PostgreSQL: At 1M likes/sec: row-level lock on unique index → lock contention → ~10K/sec max COUNT(*) on 100M rows → sequential scan → 30+ seconds Cassandra: Writes are O(1) (append-only LSM tree) Partition by post_id → each post's writes go to one node COUNTER type for O(1) count reads Best: Redis for real-time count + Cassandra for persistence
Staff interviews expect you to articulate how the system evolves under real growth — not jump straight to the final architecture.
Phase 1: MVP (0 to 100K users)
Monolith or minimal services proving core like count high profile flows. Optimize for shipping speed and correctness over scale.
Key components: Single region · Primary DB + Redis cache · Synchronous core path · Basic monitoring
Move to next phase when: p99 latency exceeds SLO or DB CPU sustained above 70%
Phase 2: Growth (100K to 10M users)
Split read/write paths, introduce async processing for non-critical work, add caching layers and horizontal scaling.
Key components: Read replicas or CQRS · Message queue for async work · CDN / edge caching · Service-level SLOs
Move to next phase when: Hot keys, fan-out bottlenecks, or ops toil from manual scaling
Phase 3: Scale (10M+ users)
Shard data plane, multi-region active-active or active-passive, formal DR runbooks, cost optimization.

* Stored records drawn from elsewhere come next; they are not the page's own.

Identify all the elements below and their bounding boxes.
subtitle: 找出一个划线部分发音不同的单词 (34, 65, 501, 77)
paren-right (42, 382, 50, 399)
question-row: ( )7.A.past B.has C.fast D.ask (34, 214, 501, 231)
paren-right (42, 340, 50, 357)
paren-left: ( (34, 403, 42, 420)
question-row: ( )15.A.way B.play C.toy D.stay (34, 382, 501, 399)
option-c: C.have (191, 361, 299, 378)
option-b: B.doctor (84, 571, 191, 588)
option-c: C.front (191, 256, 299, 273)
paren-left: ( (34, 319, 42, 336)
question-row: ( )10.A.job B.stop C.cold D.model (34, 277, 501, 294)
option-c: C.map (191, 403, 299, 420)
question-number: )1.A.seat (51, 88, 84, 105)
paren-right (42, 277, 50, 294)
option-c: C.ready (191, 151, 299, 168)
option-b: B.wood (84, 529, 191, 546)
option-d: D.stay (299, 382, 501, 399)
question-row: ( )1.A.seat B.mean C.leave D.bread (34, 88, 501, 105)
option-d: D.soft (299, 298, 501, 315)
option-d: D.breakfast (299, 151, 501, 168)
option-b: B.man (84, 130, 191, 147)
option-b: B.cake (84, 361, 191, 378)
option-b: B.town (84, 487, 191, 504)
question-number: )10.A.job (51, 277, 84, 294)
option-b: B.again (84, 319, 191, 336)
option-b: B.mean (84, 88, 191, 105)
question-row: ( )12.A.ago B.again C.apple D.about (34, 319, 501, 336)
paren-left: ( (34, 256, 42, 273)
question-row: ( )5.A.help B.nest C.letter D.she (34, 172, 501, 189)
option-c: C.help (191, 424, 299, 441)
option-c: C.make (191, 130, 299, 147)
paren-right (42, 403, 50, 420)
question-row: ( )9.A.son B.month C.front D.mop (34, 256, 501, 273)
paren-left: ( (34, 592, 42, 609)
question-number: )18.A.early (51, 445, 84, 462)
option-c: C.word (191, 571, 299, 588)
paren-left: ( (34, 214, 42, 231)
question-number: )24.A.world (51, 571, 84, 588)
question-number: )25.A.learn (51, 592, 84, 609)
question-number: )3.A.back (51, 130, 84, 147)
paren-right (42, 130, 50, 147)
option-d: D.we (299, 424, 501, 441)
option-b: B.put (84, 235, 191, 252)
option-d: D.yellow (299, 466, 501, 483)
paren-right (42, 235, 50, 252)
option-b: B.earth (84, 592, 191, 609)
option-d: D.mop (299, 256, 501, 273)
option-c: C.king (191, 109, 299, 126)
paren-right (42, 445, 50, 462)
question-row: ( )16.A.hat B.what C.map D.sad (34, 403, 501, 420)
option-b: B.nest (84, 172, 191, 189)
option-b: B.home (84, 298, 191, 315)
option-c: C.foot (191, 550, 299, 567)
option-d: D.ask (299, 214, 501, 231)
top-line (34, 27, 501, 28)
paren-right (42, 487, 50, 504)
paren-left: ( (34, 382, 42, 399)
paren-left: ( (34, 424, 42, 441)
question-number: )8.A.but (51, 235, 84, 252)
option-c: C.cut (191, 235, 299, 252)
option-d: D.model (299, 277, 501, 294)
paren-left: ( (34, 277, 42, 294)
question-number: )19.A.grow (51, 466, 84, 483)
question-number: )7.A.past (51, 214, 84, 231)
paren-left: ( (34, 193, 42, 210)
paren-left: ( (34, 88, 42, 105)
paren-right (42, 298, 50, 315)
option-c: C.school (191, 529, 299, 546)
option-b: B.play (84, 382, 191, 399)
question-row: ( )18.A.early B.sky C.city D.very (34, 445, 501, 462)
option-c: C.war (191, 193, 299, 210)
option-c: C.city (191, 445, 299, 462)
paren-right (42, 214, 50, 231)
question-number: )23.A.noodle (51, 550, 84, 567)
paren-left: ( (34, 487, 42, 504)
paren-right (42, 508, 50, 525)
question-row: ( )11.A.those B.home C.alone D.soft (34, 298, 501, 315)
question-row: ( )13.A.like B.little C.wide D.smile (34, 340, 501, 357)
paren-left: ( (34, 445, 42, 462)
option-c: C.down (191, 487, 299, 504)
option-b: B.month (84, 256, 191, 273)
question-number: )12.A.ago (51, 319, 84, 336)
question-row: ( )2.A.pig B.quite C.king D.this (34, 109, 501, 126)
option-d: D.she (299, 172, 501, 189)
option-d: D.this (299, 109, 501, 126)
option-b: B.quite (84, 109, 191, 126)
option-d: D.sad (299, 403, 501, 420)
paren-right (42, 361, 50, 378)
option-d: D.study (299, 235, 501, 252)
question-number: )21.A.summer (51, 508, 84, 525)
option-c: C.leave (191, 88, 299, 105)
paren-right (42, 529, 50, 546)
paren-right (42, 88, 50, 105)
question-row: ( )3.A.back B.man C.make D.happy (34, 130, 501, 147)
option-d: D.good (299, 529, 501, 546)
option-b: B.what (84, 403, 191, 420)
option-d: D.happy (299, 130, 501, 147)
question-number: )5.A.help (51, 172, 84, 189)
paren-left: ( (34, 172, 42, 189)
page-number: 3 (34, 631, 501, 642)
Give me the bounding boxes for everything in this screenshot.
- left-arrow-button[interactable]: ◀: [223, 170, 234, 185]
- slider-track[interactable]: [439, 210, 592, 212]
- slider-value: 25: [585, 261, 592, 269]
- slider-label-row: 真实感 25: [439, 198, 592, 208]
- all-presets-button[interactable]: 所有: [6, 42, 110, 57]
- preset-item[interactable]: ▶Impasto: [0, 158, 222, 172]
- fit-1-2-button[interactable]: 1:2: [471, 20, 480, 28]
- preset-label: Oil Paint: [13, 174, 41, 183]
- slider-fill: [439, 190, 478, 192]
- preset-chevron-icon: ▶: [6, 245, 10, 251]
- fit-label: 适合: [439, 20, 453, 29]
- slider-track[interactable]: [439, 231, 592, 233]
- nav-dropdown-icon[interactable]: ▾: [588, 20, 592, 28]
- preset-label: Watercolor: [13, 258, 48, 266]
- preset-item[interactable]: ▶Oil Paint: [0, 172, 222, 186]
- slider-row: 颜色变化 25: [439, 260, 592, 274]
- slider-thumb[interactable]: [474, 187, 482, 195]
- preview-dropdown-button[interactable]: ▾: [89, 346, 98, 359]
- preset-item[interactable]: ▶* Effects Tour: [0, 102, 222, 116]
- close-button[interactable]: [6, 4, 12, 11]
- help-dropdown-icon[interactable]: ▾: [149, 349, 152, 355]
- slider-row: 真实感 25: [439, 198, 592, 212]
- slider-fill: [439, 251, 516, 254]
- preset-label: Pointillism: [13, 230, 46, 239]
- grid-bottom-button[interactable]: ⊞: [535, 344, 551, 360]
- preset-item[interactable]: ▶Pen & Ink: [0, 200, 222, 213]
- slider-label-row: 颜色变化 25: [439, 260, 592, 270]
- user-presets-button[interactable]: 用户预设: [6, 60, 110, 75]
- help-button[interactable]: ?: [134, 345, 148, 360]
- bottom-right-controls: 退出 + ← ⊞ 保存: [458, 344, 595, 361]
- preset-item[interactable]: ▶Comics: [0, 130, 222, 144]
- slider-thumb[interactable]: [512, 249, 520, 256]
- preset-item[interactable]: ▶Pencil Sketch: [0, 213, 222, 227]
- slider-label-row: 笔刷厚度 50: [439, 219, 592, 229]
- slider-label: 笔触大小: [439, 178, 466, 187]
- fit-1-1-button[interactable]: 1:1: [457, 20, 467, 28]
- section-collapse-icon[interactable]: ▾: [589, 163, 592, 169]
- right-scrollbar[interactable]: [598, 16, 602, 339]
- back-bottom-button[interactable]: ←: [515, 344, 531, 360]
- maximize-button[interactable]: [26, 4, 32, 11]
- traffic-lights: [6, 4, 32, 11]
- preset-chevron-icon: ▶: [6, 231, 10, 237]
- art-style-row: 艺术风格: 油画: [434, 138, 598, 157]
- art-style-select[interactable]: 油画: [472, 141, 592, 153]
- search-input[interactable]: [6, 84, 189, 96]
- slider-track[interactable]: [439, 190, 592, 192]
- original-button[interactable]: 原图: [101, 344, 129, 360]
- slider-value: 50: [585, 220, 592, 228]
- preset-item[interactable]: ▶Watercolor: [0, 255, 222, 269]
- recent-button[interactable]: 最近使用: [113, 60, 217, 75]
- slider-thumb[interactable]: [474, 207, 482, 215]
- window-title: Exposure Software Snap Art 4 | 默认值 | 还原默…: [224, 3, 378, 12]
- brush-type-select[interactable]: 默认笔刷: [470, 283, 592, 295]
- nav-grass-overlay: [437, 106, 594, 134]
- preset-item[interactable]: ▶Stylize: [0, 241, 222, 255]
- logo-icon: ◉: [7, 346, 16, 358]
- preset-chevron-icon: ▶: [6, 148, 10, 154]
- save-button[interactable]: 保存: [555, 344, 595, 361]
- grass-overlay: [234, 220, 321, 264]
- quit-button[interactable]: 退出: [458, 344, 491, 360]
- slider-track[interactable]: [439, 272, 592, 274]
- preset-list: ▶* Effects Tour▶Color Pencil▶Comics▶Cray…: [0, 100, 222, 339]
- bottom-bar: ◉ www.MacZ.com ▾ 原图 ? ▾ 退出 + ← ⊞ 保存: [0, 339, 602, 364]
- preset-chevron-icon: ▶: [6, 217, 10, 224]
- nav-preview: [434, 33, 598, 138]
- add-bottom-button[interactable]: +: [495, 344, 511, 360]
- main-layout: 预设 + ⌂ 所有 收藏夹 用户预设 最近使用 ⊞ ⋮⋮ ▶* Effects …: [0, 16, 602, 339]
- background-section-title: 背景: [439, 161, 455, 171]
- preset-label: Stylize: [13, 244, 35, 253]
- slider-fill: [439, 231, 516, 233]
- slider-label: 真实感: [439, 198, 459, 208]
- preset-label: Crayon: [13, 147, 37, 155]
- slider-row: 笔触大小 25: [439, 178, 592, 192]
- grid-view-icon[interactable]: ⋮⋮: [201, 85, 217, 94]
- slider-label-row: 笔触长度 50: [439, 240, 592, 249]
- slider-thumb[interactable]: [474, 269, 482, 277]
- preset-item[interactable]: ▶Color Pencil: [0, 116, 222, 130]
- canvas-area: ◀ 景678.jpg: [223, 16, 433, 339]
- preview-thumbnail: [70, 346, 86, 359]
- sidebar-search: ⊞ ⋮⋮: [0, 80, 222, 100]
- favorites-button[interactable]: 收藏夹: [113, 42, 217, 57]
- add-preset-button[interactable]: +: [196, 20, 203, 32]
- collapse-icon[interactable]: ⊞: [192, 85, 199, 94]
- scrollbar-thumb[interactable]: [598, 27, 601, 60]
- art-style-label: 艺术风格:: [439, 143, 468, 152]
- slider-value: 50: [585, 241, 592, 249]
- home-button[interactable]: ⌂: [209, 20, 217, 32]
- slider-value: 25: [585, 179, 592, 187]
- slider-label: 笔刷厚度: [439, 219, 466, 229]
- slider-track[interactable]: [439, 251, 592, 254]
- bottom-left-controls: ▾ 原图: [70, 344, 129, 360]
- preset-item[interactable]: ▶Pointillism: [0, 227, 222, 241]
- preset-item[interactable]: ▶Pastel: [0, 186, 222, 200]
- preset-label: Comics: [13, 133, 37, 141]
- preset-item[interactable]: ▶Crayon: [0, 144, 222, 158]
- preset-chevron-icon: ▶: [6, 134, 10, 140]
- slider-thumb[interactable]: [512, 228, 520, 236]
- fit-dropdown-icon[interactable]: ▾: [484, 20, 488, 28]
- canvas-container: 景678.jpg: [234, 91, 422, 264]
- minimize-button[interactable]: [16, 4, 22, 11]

Key components: Database sharding / partitioning · Multi-region replication · Auto-scaling + chaos testing · Dedicated platform/SRE ownership
Move to next phase when: Regional failure domain risk, compliance data residency, or linear cost growth unsustainable
SLOs & Error Budgets
| Metric | Target | Rationale |
|---|---|---|
| Core user-facing availability | 99.95% | Budget for planned maintenance + unplanned failures without user-visible outage. |
| p99 latency (critical path) | Problem-specific — state target early and tie to capacity math | Interview credibility comes from connecting SLO to architecture choices. |
| Error rate (5xx) | < 0.1% | Distinguishes transient blips from systemic failure requiring rollback. |
| Data durability | 99.999999999% (11 nines) for committed writes | Define which operations require fsync/quorum vs async replication. |
Incident Scenarios (2am reality)
| Scenario | How you detect | Mitigation |
|---|---|---|
| Primary database unavailable | Health check failures, connection pool exhaustion alerts, elevated 5xx | Failover to replica / promote standby; enable read-only degraded mode if writes impossible; queue writes if async path exists |
| Traffic spike (10× normal) | RPS anomaly alert, autoscaling lag, latency SLO burn rate | Rate limit non-critical endpoints; scale read path horizontally; pre-warm caches; shed load on expensive operations |
| Bad deploy causing elevated errors | Canary metric regression, error budget burn, deployment correlation | Automated rollback within 5 minutes; feature flag kill switch; maintain N-1 compatibility |
Cost Drivers (Staff lens)
- Egress bandwidth and CDN (often dominates media/data-heavy systems)
- Database storage + IOPS at scale (plan compaction, TTL, tiering)
- Compute for async pipelines (right-size workers, spot instances for batch)
- Managed service premiums vs operational headcount trade-off
Multi-Region & DR
Start single-region with cross-AZ redundancy. Add read replicas in secondary region for DR. Move to active-active only when latency SLO or data residency requires it — accept conflict resolution complexity explicitly.